Notícias  > Notícias


17-01-2017 Silêncio


Saíram da sala de cinema sem trocar palavra. Regressaram a casa sem que o rádio fosse ligado. À mesa foi difícil conversar. Tinham assistido ao filme Silêncio, de Martin Scorsese, e o título cumpriu-se nas horas que se seguiram. Foi mais ou menos assim, que um dos meus companheiros jesuítas comentou o que se passou com ele nas horas que se seguiram ao visionamento da mais recente obra de Scorsese.
 
Na verdade, as conversas com quem já teve a oportunidade de ver filme têm invariavelmente sido antecedidas por esta hesitação: o que pensar, que sentimento é este que o filme me deixa, como falar desta perplexidade que nos enche de temor.
 
Para começar a conversa, é preciso dar um passo atrás.
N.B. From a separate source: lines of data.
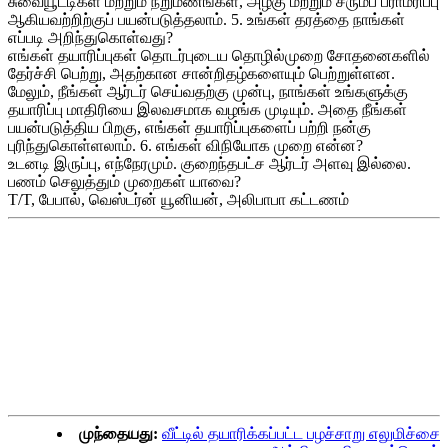
சுவையூட்டிகள் மற்றும் நறுமணங்கள், அழகு மற்றும் சருமப் பராமரிப்பு
ஆகியவற்றிற்குப் பயன்படுத்தலாம். 5. உங்கள் தரத்தை நாங்கள்
எப்படி அறிந்துகொள்வது?
எங்கள் தயாரிப்புகள் தொடர்புடைய தொழில்முறை சோதனைகளில்
தேர்ச்சி பெற்று, அதற்கான சான்றிதழ்களையும் பெற்றுள்ளன.
மேலும், நீங்கள் ஆர்டர் செய்வதற்கு முன்பு, நாங்கள் உங்களுக்கு
தயாரிப்பு மாதிரியை இலவசமாக வழங்க முடியும். அதை நீங்கள்
பயன்படுத்திய பிறகு, எங்கள் தயாரிப்புகளைப் பற்றி நன்கு
புரிந்துகொள்ளலாம். 6. எங்கள் விநியோக முறை என்ன?
உடனடி இருப்பு, எந்நேரமும். குறைந்தபட்ச ஆர்டர் அளவு இல்லை.
பணம் செலுத்தும் முறைகள் யாவை?
T/T, பேபால், வெஸ்டர்ன் யூனியன், அலிபாபா கட்டணம்
முந்தையது:
வீட்டில் தயாரிக்கப்பட்ட பழச்சாறு எலுமிச்சை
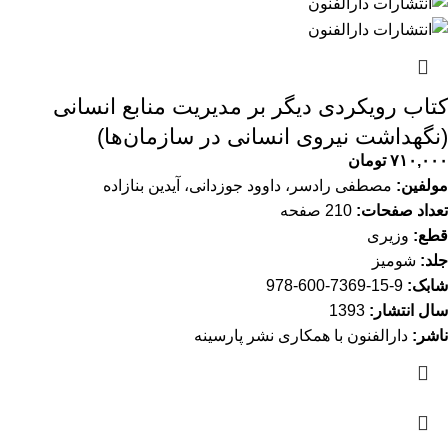
کتاب رویکردی دیگر بر مدیریت منابع انسانی
(نگهداشت نیروی انسانی در سازمان‌ها)
۷۱۰,۰۰۰
تومان
مولفین:
مصطفی رادسر، داوود جوزدانی، آیدین بنازاده
تعداد صفحات:
210 صفحه
قطع:
وزیری
جلد:
شومیز
شابک:
9-15-7369-600-978
سال انتشار:
1393
ناشر:
دارالفنون با همکاری نشر پارسینه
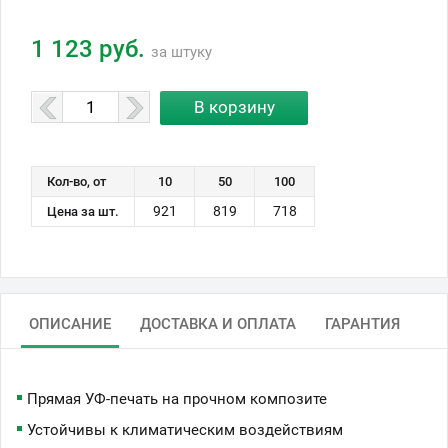
1 123 руб.
за штуку
Кол-во, от
10
50
100
921
819
718
Цена за шт.
ОПИСАНИЕ
ДОСТАВКА И ОПЛАТА
ГАРАНТИЯ
Прямая УФ-печать на прочном композите
Устойчивы к климатическим воздействиям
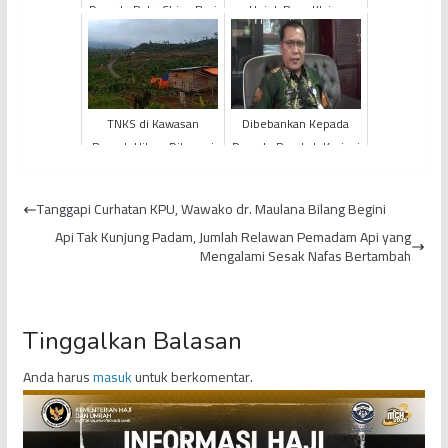
Daerah, PetroChina Beri
Unjuk Rasa Klaim
Bantuan Lapangan
Kepemilikan Tanah
Sepak Takraw
Diduduki PT. EWF
TNKS di Kawasan
Dibebankan Kepada
Rumah Hitam Dikuasai
Daerah, Pemkab Kerinci
Perambah
"Pusing" Cari Biaya Tes
CPNS 2019
Tanggapi Curhatan KPU, Wawako dr. Maulana Bilang Begini
Api Tak Kunjung Padam, Jumlah Relawan Pemadam Api yang
Mengalami Sesak Nafas Bertambah
Tinggalkan Balasan
Anda harus
masuk
untuk berkomentar.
Porque a tentação seria recorrer às categorias de herói e vilão, bom ou mau. Enfim, etiquetar as personagens. Não vamos por aí. Mas é fácil que o olhar se prenda aos bravos camponeses japoneses convertidos ao cristianismo. Despojada de todo o artifício a integridade da sua fé faz-nos bem. Vão até ao fim. Preferem o martírio a negar a Deus.
 
Do outro lado estaria o mau da fita. Aquele que apostatou. O padre Sebastião Rodrigues que partira para um Japão assolado pelas perseguições aos cristãos, em busca do padre Cristóvão Ferreira, seu antigo professor, figura inspiradora que agora diziam, sem que Sebastião acreditasse, que tinha negado a fé. Sebastião tem gravada na imaginação a glória do martírio, vê a imagem de Cristo e sente-se chamado à grandeza suprema de dar a vida. Mas à medida que a sombra se adensa, cresce a dúvida. Sente-se o silêncio. Por onde passa agora a vontade de Deus? Posso deixar sofrer os meus irmãos, recusar-lhes a compaixão? Terei de renunciar à honra do martírio? Terei de ser tido como louco desprezível pelos meus companheiros jesuítas e pela Igreja?
 
Perguntas, cheias de solidão, que nos levam ao lado difícil da fé, ao não óbvio. Pretender que se morre em nome de Cristo, esquecendo os irmãos, pode ser ato voluntarista, desejoso de glória. Talvez não a glória do mundo, mas a dos livros de Santos ou a de um céu, que em última análise martírio algum pode comprar porque é dom gratuito de Deus.
 
Scorsese retoma de um modo profundo as questões do livro de Shusako Endo, ajuda-nos a compreender a complexidade da fé e das escolhas humanas, confronta-nos com a exigência da fidelidade. Não nos dá respostas. Mas ficamos a pensar se é possível ouvir Deus sem escutar o grito dos que sofrem, se a melhor imagem de Deus não será o rosto do meu irmão.
 
A obra de Martin Scorsese tem o enorme mérito de recusar a simplificação. Obriga-nos a pensar a realidade da fidelidade muito para além do juízo apressado e precipitado. Num mundo onde excessivas vezes a realidade é classificada de um modo acelerado, sem que se procure compreender a sua espessura e profundidade, este é um enorme desafio. A verdade e o sentido apreendem-se como um caminho, não se agarram como certezas que nos pertencem e que podemos manipular de acordo que a nossa perceção de quem é fiel ou infiel. Isso seria ocupar o lugar de Deus.
 
O realizador norte-americano tem ainda o mérito de nos recordar que fé é sempre uma pergunta pelo outro. "Onde está o teu irmão?" (Gen 4, 9) é uma das primeiras perguntas que Deus dirige ao ser humano na Bíblia. É uma pergunta para sempre.
 
Depois do Silêncio fica o silêncio e um convite: acolher a complexidade do mundo, acolher o rosto do outro.